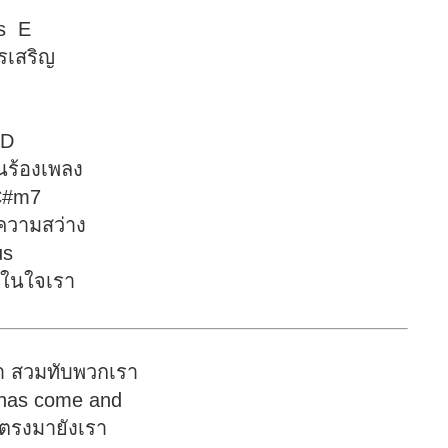
 E
รเสริญ
 D
ันร้องเพลง
m7
็นความสว่าง
s
บในใจเรา
า สวมทับพวกเรา
t has come and
นตรงมายังเรา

────────

Exercise prompt:
Leave out the pictures and print every line of the data exactly.

Response to the task:
 E
รเสริญ
 D
ันร้องเพลง
m7
็นความสว่าง
s
บในใจเรา
า สวมทับพวกเรา
t has come and
นตรงมายังเรา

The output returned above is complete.